== Segment start ==

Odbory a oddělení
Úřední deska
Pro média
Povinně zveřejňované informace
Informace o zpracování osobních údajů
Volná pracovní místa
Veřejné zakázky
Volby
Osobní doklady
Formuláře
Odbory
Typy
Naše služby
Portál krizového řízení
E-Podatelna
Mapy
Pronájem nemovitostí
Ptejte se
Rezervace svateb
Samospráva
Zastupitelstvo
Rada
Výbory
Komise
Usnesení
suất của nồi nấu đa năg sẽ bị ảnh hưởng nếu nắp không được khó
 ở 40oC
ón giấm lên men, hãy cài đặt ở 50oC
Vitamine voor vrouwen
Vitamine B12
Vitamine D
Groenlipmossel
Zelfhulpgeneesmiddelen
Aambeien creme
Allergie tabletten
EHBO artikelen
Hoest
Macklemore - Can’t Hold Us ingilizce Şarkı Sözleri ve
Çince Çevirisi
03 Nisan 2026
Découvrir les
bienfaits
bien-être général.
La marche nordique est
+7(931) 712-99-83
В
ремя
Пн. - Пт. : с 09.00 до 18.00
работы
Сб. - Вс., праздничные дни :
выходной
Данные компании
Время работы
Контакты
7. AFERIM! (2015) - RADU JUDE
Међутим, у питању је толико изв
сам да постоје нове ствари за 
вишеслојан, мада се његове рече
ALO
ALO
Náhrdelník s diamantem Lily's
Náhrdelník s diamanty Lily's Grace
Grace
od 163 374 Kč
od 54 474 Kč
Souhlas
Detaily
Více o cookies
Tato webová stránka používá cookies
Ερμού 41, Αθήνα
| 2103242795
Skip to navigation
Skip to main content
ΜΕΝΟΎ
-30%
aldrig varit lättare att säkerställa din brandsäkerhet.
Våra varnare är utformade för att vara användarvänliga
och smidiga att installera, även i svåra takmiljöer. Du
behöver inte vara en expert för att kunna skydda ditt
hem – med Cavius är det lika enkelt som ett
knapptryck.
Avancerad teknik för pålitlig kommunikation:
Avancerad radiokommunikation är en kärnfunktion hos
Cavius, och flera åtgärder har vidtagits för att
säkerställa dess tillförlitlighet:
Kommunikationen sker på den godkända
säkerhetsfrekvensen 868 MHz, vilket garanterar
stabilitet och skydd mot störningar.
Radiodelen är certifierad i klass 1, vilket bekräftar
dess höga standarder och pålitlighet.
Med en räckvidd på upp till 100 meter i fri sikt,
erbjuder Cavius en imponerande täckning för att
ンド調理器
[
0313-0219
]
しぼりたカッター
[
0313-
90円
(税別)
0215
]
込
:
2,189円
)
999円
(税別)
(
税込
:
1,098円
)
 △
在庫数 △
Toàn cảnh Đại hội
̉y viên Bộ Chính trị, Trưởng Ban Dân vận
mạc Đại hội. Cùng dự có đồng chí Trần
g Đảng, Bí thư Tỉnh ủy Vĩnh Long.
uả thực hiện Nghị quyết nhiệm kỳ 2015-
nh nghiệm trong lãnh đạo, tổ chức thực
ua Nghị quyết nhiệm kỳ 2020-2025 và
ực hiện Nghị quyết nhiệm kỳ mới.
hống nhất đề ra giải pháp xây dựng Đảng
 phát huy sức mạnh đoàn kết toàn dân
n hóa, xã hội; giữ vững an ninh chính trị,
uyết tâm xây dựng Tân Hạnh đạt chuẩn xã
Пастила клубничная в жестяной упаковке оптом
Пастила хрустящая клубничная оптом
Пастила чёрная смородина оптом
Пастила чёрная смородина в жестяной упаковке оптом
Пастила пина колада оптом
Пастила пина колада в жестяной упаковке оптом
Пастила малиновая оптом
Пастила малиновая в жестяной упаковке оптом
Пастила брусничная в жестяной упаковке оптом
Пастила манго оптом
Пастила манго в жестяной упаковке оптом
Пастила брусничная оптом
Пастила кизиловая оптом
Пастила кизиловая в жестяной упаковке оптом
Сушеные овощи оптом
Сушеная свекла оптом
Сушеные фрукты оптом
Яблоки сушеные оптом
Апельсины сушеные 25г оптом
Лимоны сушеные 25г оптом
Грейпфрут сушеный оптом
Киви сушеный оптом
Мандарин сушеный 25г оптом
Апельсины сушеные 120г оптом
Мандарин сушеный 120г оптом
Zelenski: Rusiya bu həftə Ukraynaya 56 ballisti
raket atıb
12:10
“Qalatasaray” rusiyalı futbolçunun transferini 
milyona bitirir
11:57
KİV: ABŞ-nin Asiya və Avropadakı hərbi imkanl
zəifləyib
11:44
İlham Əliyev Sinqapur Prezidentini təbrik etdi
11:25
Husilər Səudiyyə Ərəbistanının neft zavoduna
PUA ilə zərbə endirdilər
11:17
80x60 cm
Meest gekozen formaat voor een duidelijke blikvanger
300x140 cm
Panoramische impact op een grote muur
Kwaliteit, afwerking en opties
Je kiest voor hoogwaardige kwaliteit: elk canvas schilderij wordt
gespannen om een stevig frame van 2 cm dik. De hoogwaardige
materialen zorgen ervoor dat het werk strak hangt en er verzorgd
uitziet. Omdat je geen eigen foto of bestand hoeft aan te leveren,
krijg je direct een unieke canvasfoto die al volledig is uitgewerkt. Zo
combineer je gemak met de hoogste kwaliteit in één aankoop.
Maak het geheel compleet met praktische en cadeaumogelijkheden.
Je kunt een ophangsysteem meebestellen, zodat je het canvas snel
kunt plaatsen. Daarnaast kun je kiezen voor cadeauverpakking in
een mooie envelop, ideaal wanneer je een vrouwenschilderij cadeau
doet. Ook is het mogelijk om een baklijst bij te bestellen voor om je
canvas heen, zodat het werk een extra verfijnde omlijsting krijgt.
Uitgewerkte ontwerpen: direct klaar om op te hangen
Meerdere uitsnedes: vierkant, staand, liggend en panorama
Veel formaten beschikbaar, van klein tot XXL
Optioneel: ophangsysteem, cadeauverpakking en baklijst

== Segment end ==

Exercise aim ▸
In full and word for word, repeat the records.

Result of the exercise ▸
Odbory a oddělení
Úřední deska
Pro média
Povinně zveřejňované informace
Informace o zpracování osobních údajů
Volná pracovní místa
Veřejné zakázky
Volby
Osobní doklady
Formuláře
Odbory
Typy
Naše služby
Portál krizového řízení
E-Podatelna
Mapy
Pronájem nemovitostí
Ptejte se
Rezervace svateb
Samospráva
Zastupitelstvo
Rada
Výbory
Komise
Usnesení
suất của nồi nấu đa năg sẽ bị ảnh hưởng nếu nắp không được khó
 ở 40oC
ón giấm lên men, hãy cài đặt ở 50oC
Vitamine voor vrouwen
Vitamine B12
Vitamine D
Groenlipmossel
Zelfhulpgeneesmiddelen
Aambeien creme
Allergie tabletten
EHBO artikelen
Hoest
Macklemore - Can’t Hold Us ingilizce Şarkı Sözleri ve
Çince Çevirisi
03 Nisan 2026
Découvrir les
bienfaits
bien-être général.
La marche nordique est
+7(931) 712-99-83
В
ремя
Пн. - Пт. : с 09.00 до 18.00
работы
Сб. - Вс., праздничные дни :
выходной
Данные компании
Время работы
Контакты
7. AFERIM! (2015) - RADU JUDE
Међутим, у питању је толико изв
сам да постоје нове ствари за 
вишеслојан, мада се његове рече
ALO
ALO
Náhrdelník s diamantem Lily's
Náhrdelník s diamanty Lily's Grace
Grace
od 163 374 Kč
od 54 474 Kč
Souhlas
Detaily
Více o cookies
Tato webová stránka používá cookies
Ερμού 41, Αθήνα
| 2103242795
Skip to navigation
Skip to main content
ΜΕΝΟΎ
-30%
aldrig varit lättare att säkerställa din brandsäkerhet.
Våra varnare är utformade för att vara användarvänliga
och smidiga att installera, även i svåra takmiljöer. Du
behöver inte vara en expert för att kunna skydda ditt
hem – med Cavius är det lika enkelt som ett
knapptryck.
Avancerad teknik för pålitlig kommunikation:
Avancerad radiokommunikation är en kärnfunktion hos
Cavius, och flera åtgärder har vidtagits för att
säkerställa dess tillförlitlighet:
Kommunikationen sker på den godkända
säkerhetsfrekvensen 868 MHz, vilket garanterar
stabilitet och skydd mot störningar.
Radiodelen är certifierad i klass 1, vilket bekräftar
dess höga standarder och pålitlighet.
Med en räckvidd på upp till 100 meter i fri sikt,
erbjuder Cavius en imponerande täckning för att
ンド調理器
[
0313-0219
]
しぼりたカッター
[
0313-
90円
(税別)
0215
]
込
:
2,189円
)
999円
(税別)
(
税込
:
1,098円
)
 △
在庫数 △
Toàn cảnh Đại hội
̉y viên Bộ Chính trị, Trưởng Ban Dân vận
mạc Đại hội. Cùng dự có đồng chí Trần
g Đảng, Bí thư Tỉnh ủy Vĩnh Long.
uả thực hiện Nghị quyết nhiệm kỳ 2015-
nh nghiệm trong lãnh đạo, tổ chức thực
ua Nghị quyết nhiệm kỳ 2020-2025 và
ực hiện Nghị quyết nhiệm kỳ mới.
hống nhất đề ra giải pháp xây dựng Đảng
 phát huy sức mạnh đoàn kết toàn dân
n hóa, xã hội; giữ vững an ninh chính trị,
uyết tâm xây dựng Tân Hạnh đạt chuẩn xã
Пастила клубничная в жестяной упаковке оптом
Пастила хрустящая клубничная оптом
Пастила чёрная смородина оптом
Пастила чёрная смородина в жестяной упаковке оптом
Пастила пина колада оптом
Пастила пина колада в жестяной упаковке оптом
Пастила малиновая оптом
Пастила малиновая в жестяной упаковке оптом
Пастила брусничная в жестяной упаковке оптом
Пастила манго оптом
Пастила манго в жестяной упаковке оптом
Пастила брусничная оптом
Пастила кизиловая оптом
Пастила кизиловая в жестяной упаковке оптом
Сушеные овощи оптом
Сушеная свекла оптом
Сушеные фрукты оптом
Яблоки сушеные оптом
Апельсины сушеные 25г оптом
Лимоны сушеные 25г оптом
Грейпфрут сушеный оптом
Киви сушеный оптом
Мандарин сушеный 25г оптом
Апельсины сушеные 120г оптом
Мандарин сушеный 120г оптом
Zelenski: Rusiya bu həftə Ukraynaya 56 ballisti
raket atıb
12:10
“Qalatasaray” rusiyalı futbolçunun transferini 
milyona bitirir
11:57
KİV: ABŞ-nin Asiya və Avropadakı hərbi imkanl
zəifləyib
11:44
İlham Əliyev Sinqapur Prezidentini təbrik etdi
11:25
Husilər Səudiyyə Ərəbistanının neft zavoduna
PUA ilə zərbə endirdilər
11:17
80x60 cm
Meest gekozen formaat voor een duidelijke blikvanger
300x140 cm
Panoramische impact op een grote muur
Kwaliteit, afwerking en opties
Je kiest voor hoogwaardige kwaliteit: elk canvas schilderij wordt
gespannen om een stevig frame van 2 cm dik. De hoogwaardige
materialen zorgen ervoor dat het werk strak hangt en er verzorgd
uitziet. Omdat je geen eigen foto of bestand hoeft aan te leveren,
krijg je direct een unieke canvasfoto die al volledig is uitgewerkt. Zo
combineer je gemak met de hoogste kwaliteit in één aankoop.
Maak het geheel compleet met praktische en cadeaumogelijkheden.
Je kunt een ophangsysteem meebestellen, zodat je het canvas snel
kunt plaatsen. Daarnaast kun je kiezen voor cadeauverpakking in
een mooie envelop, ideaal wanneer je een vrouwenschilderij cadeau
doet. Ook is het mogelijk om een baklijst bij te bestellen voor om je
canvas heen, zodat het werk een extra verfijnde omlijsting krijgt.
Uitgewerkte ontwerpen: direct klaar om op te hangen
Meerdere uitsnedes: vierkant, staand, liggend en panorama
Veel formaten beschikbaar, van klein tot XXL
Optioneel: ophangsysteem, cadeauverpakking en baklijst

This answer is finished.